2015 presidential ticket as bait for Ndigbo

The South-East is
one of the major political blocs that will decide who emerges
victorious in yesterday’s presidential election. Going by the recent
registration of voters conducted by the Independent National Electoral
Commission (INEC), the zone, which comprises five states namely
Anambra, Enugu, Ebonyi, Abia, and Imo States, has a total voting
population of 7.1 million.

Although the
People’s Democratic Party (PDP) is the predominant party in the zone
judging by its strength, there is considerable presence of other
parties as well. These include the Congress for Progressive Change
(CPC), the Action Congress of Nigeria (ACN), the Labour Party (LP),
Progressive Peoples Alliance (PPA), and the All Progressives Grand
Alliance (APGA).

The APGA, which
controls the government in Anambra, is still perceived in political
circles as a party for the people of the zone.

Of all the parties,
however, only three, PDP, ACN and CPC, presented candidates for
yesterday’s election, thus making their candidates, Goodluck Jonathan,
Nuhu Ribadu, and Muhammadu Buhari, the major contenders for the votes
of the people.

Mr. Jonathan, however, appears to be far ahead of his CPC counterpart in terms of popularity.

The reasons are not
far-fetched. First, four of the states, namely Enugu, Imo, Abia, and
Ebonyi, are ruled by the PDP while Anambra is governed by APGA, which
has since adopted Mr. Jonathan as its presidential candidate.

But secondly, and
far more important, is the eagerness of the zone to produce Mr.
Jonathan’s successor. The president, at the height of the zoning
controversy last November, pledged to spend a single term of four years
if the PDP wins the current race, although, in accordance with the
controversial zoning policy of the PDP, the national chairmanship of
the party was zoned to it in 2007.

Party leaders in
the zone are backing Mr. Jonathan in the belief that the zone will
produce his successor in 2015, when the president, if he wins the
current contest, is expected to round off his tenure.

This belief is
buoyed by the fact that 45 years after one of its own, Johnson
Aguiyi-Ironsi, was assassinated while in power as a military head of
state, no Igbo has ruled the country.

Non-partisan support

At a crucial zonal
meeting convened by the party in Enugu last Thursday to strategise for
the presidential poll, the vice chairman of the party in the zone,
Olisa Metu, reiterated the need to deliver over 85 per cent of Igbo
votes to Mr. Jonathan, stressing that it was only by so doing that the
zone would be relevant in the coming dispensation.

Those present at
the meeting, which lasted for about five hours, were former Senate
president, Anyim Pius Anyim; deputy Senate president, Ike Ekweremadu;
chief whip of the House of Representatives, Emeka Ihedioha; Ayogu Eze
and Uche Chukwumerije, senators; Enyinnaya Abaribe; Andy Uba, a
senator-elect; the minister of labour, Emeka Wogu, and his health
counterpart, Onyebuchi Chukwu, among others.

“As you are all
aware, the victory in the National Assembly election will be empty if
President Goodluck Ebele Azikiwe Jonathan is not successful in the
presidential election on Saturday, the 16th of April,” Mr.
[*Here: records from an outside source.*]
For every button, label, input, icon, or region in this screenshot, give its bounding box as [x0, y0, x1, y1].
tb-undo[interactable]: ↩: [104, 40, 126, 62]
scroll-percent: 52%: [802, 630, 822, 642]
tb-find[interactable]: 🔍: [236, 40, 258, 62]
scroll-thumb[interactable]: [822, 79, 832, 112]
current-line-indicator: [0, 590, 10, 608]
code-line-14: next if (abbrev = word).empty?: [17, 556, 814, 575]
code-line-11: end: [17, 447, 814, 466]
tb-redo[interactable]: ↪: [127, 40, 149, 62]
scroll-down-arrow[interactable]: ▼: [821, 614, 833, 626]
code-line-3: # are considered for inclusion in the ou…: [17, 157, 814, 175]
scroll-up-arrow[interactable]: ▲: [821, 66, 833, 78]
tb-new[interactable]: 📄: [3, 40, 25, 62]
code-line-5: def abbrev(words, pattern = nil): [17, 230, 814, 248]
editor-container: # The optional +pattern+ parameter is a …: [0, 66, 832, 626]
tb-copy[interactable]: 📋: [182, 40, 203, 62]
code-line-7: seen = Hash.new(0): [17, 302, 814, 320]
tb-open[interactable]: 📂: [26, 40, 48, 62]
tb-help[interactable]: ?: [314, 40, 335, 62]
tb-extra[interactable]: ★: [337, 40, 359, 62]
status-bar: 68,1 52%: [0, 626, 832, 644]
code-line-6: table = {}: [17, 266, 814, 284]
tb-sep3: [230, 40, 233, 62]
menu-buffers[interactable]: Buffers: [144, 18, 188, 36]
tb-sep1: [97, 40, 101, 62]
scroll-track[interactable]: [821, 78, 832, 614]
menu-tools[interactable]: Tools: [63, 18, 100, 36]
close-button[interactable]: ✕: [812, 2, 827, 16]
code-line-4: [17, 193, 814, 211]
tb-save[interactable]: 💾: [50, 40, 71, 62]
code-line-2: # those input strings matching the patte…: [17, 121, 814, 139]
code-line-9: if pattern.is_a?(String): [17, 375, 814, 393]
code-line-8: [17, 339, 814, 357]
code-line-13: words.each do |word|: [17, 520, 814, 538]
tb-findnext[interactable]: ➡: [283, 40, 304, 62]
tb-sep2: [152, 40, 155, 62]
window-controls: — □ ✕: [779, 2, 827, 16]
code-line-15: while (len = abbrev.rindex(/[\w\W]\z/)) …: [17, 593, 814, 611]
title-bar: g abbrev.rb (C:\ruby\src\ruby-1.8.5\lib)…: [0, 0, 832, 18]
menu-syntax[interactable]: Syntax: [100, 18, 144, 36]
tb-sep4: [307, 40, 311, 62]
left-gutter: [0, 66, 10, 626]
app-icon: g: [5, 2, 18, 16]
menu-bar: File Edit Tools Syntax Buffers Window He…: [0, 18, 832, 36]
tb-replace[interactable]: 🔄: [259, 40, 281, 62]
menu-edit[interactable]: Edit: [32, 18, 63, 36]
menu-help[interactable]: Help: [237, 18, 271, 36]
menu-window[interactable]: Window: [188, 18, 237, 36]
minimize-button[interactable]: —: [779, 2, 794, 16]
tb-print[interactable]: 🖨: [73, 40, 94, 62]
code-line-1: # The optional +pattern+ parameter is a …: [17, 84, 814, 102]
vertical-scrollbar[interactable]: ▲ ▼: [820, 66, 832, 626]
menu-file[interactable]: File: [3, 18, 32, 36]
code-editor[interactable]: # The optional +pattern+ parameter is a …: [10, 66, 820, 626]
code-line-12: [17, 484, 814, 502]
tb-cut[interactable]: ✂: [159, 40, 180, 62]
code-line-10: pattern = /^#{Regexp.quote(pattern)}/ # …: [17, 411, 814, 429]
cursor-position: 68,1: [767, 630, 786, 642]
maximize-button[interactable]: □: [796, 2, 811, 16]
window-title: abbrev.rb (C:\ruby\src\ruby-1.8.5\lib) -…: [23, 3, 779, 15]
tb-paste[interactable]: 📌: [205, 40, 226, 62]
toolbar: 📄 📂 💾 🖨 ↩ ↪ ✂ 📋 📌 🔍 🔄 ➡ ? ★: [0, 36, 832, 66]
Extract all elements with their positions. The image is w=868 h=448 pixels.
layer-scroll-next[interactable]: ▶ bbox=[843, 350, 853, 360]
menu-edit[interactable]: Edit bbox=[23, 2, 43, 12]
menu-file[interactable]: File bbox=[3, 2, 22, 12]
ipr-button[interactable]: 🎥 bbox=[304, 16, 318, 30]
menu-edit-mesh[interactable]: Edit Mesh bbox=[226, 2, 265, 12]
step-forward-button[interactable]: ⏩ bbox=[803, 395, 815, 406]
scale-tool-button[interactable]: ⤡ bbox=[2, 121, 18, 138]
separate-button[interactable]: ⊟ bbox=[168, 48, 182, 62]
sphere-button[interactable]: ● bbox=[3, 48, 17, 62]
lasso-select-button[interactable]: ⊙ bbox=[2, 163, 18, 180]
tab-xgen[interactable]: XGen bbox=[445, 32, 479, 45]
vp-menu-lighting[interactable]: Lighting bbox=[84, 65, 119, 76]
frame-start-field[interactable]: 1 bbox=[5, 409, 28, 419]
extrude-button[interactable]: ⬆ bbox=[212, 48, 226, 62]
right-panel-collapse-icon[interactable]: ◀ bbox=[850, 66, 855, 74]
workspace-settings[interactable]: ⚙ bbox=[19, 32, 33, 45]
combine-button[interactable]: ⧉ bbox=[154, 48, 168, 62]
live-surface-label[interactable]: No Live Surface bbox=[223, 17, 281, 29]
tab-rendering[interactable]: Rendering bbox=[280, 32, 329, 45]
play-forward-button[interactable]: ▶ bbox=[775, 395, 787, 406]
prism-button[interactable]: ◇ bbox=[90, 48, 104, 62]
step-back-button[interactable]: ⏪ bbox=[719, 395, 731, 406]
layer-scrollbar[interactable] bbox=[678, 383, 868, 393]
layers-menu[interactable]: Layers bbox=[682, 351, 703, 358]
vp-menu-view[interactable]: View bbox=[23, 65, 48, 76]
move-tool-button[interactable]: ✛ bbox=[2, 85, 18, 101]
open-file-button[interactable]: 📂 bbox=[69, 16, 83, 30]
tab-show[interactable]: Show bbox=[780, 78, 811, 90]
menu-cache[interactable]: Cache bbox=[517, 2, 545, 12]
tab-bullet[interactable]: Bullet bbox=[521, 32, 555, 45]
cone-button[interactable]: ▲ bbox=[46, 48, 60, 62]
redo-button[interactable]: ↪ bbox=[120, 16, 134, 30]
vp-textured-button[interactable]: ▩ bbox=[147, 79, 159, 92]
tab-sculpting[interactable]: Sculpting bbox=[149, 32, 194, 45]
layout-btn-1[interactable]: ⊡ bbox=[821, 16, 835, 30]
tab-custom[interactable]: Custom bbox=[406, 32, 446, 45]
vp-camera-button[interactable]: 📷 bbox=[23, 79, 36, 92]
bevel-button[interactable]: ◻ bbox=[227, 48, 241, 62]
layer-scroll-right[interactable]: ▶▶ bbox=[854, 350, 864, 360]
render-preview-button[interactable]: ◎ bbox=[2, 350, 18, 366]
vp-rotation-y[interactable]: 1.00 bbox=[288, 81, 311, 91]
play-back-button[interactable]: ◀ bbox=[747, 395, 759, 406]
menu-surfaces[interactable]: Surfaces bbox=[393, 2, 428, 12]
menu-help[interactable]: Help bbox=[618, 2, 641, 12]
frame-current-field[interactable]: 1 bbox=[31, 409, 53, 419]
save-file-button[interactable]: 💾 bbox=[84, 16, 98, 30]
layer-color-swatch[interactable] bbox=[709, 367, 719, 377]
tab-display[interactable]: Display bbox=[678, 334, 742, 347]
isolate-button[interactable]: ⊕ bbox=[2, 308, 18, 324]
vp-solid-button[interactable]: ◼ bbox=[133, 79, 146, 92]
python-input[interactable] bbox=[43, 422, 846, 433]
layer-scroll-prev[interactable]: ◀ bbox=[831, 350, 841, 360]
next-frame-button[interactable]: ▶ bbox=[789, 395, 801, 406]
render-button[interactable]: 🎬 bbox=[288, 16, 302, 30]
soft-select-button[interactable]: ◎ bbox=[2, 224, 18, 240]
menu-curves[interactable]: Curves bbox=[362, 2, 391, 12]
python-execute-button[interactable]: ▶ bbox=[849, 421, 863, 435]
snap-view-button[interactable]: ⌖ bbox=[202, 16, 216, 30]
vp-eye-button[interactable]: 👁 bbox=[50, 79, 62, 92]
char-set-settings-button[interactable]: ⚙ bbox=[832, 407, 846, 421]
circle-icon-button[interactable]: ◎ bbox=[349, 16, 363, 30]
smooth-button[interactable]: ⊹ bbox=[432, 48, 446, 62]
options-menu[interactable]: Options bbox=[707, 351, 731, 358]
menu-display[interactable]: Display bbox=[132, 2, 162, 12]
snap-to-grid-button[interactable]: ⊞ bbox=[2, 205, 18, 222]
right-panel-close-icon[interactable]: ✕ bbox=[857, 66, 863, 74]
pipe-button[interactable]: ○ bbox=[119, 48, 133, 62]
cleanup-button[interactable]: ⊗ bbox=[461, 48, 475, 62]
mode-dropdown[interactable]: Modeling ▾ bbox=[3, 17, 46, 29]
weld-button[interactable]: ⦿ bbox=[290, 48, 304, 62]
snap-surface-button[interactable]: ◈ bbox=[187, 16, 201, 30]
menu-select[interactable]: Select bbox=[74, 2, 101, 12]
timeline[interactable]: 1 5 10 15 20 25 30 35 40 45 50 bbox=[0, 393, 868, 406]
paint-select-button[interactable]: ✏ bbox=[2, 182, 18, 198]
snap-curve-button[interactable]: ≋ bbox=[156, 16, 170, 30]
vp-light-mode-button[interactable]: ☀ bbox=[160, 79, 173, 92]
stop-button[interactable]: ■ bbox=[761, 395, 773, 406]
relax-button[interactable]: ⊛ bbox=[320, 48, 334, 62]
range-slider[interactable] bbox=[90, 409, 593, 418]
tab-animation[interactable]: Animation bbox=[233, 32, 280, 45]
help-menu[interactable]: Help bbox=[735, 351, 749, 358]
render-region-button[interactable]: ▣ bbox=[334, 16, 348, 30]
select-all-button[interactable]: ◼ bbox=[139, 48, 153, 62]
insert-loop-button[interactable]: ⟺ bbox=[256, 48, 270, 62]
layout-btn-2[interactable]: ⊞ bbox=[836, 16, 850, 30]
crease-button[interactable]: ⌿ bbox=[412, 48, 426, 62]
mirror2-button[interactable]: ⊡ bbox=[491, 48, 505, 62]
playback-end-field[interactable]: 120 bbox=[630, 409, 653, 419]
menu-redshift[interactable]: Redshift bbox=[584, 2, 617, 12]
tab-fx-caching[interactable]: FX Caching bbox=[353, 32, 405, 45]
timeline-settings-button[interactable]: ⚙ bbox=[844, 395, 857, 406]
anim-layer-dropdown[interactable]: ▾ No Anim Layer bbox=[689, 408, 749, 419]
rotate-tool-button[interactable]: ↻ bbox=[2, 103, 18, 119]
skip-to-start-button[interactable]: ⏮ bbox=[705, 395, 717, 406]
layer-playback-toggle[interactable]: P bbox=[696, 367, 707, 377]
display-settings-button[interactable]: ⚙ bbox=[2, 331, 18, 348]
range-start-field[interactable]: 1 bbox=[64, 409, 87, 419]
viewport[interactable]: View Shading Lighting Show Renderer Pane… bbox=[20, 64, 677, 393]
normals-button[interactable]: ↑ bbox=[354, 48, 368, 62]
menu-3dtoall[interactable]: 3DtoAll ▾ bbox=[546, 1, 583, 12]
Metu told
the meeting.

“This is why we
have come here today, to strategise on how best to galvanise massive
support for our president in the election. We must not only win the
entire south-east, we must win convincingly,” he added.

The national vice
chairman noted that following the acceptance of the PDP presidential
flag bearer in the southeast zone, the zonal chapter of the party will
have to ensure that voter apathy does not occur.

Mr. Metu also asked
party members to be vigilant and ensure that the atmosphere is devoid
of violence, in order to allow people to come out and vote. The message
was not lost on party faithfuls, who in turn assured him of working
hard to deliver the zone to Mr. Jonathan.

Interestingly, the
struggle for the Igbo to produce the next president has assumed a
non-partisan bent. The Ohanaeze Ndigbo, the main Igbo socio-political
organisation, for instance, has joined the fray. For over five months,
it has not only canvassed support for Mr. Jonathan, but also reportedly
held meetings with the PDP candidate, a development which at some point
threatened its unity.

In an advertorial
signed by its president-general, Ralph Uwechue, last week, the
organisation enjoined Ndigbo to vote massively for the PDP candidate.

“The die is cast.
D-day is Saturday 16th April, that is the day every eligible voter
nationwide is called upon to perform his or her patriotic duty in the
ardent quest for good governance, political stability, and sustainable
unity in our great country,” Mr. Uwechue said.

“Ndigbo are
requested to fully recharge our spirit of ‘Igbo Kwenu’ and with ‘Ofu
obi’. Vote Goodluck Ebele Azikiwe Jonathan and Namadi Sambo as
president and vice president of the Federal Republic of Nigeria, come
Saturday 16th April, 2011,” he said.

Batos Nwadike, one
of the four presidential candidates of Igbo extraction that withdrew
from the race to support Mr. Jonathan last Wednesday, said he was doing
so because of the call by the Ohaneze Ndigbo that every Igbo person
should support the presidential ambition of Jonathan.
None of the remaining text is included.